Required work>
Transcribe every entry exactly; the images stay out.

Material to process>
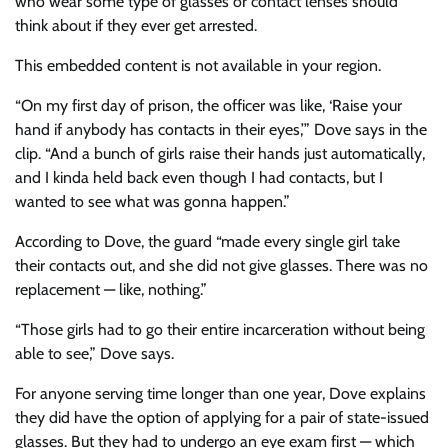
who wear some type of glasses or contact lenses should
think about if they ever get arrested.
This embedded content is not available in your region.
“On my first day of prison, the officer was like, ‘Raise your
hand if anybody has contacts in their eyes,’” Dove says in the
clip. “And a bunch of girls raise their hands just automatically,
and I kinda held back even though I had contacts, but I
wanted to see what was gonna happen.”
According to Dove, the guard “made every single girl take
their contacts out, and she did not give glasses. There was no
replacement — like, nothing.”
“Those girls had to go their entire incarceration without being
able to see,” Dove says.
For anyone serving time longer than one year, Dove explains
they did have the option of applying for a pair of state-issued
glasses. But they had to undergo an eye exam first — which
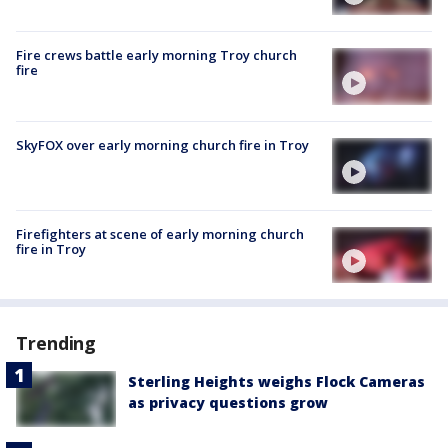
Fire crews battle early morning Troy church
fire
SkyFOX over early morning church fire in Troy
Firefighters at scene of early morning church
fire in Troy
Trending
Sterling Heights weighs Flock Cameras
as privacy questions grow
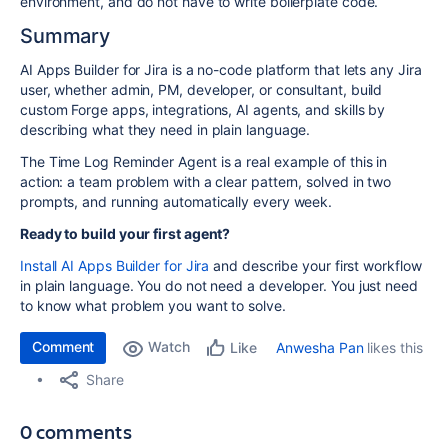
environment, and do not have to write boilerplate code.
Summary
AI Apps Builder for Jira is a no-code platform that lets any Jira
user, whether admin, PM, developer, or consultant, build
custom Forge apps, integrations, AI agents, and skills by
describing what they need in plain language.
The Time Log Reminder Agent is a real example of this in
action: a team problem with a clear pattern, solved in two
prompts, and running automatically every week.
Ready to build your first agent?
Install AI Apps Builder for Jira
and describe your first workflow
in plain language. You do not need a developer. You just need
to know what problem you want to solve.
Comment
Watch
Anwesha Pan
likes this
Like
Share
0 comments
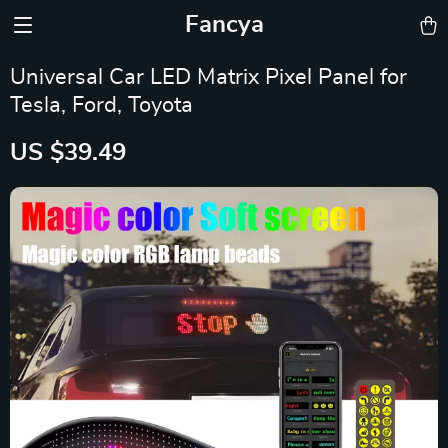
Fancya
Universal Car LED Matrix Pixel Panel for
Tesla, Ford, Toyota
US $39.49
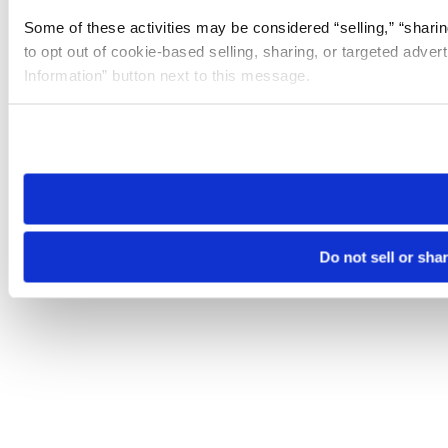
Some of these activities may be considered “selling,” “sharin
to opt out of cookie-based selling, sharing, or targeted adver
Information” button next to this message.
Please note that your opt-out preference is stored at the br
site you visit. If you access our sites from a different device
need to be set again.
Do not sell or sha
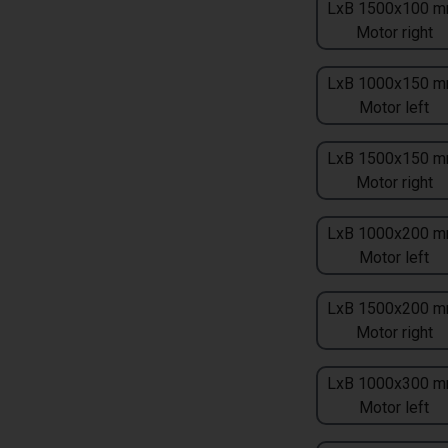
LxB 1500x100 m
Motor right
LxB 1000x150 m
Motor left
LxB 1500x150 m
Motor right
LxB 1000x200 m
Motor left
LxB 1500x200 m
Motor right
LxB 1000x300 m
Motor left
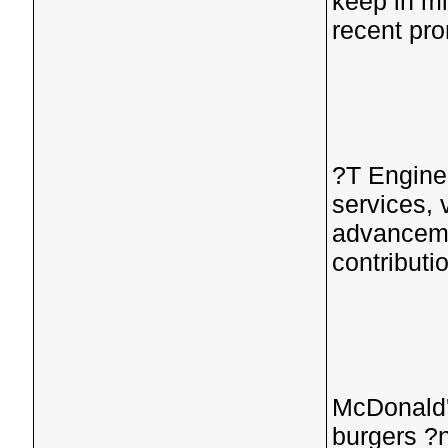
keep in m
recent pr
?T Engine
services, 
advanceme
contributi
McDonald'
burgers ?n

Answer box>
who wear some type of glasses or contact lenses should
think about if they ever get arrested.
This embedded content is not available in your region.
“On my first day of prison, the officer was like, ‘Raise your
hand if anybody has contacts in their eyes,’” Dove says in the
clip. “And a bunch of girls raise their hands just automatically,
and I kinda held back even though I had contacts, but I
wanted to see what was gonna happen.”
According to Dove, the guard “made every single girl take
their contacts out, and she did not give glasses. There was no
replacement — like, nothing.”
“Those girls had to go their entire incarceration without being
able to see,” Dove says.
For anyone serving time longer than one year, Dove explains
they did have the option of applying for a pair of state-issued
glasses. But they had to undergo an eye exam first — which
Fire crews battle early morning Troy church
fire
SkyFOX over early morning church fire in Troy
Firefighters at scene of early morning church
fire in Troy
Trending
Sterling Heights weighs Flock Cameras
as privacy questions grow
environment, and do not have to write boilerplate code.
Summary
AI Apps Builder for Jira is a no-code platform that lets any Jira
user, whether admin, PM, developer, or consultant, build
custom Forge apps, integrations, AI agents, and skills by
describing what they need in plain language.
The Time Log Reminder Agent is a real example of this in
action: a team problem with a clear pattern, solved in two
prompts, and running automatically every week.
Ready to build your first agent?
Install AI Apps Builder for Jira
and describe your first workflow
in plain language. You do not need a developer. You just need
to know what problem you want to solve.
Comment
Watch
Anwesha Pan
likes this
Like
Share
0 comments
Fancya
Universal Car LED Matrix Pixel Panel for
Tesla, Ford, Toyota
US $39.49
Some of these activities may be considered “selling,” “sharin
to opt out of cookie-based selling, sharing, or targeted adver
Information” button next to this message.
Please note that your opt-out preference is stored at the br
site you visit. If you access our sites from a different device
need to be set again.
Do not sell or sha
LxB 1500x100 m
Motor right
LxB 1000x150 m
Motor left
LxB 1500x150 m
Motor right
LxB 1000x200 m
Motor left
LxB 1500x200 m
Motor right
LxB 1000x300 m
Motor left
keep in m
recent pr
?T Engine
services, 
advanceme
contributi
McDonald'
burgers ?n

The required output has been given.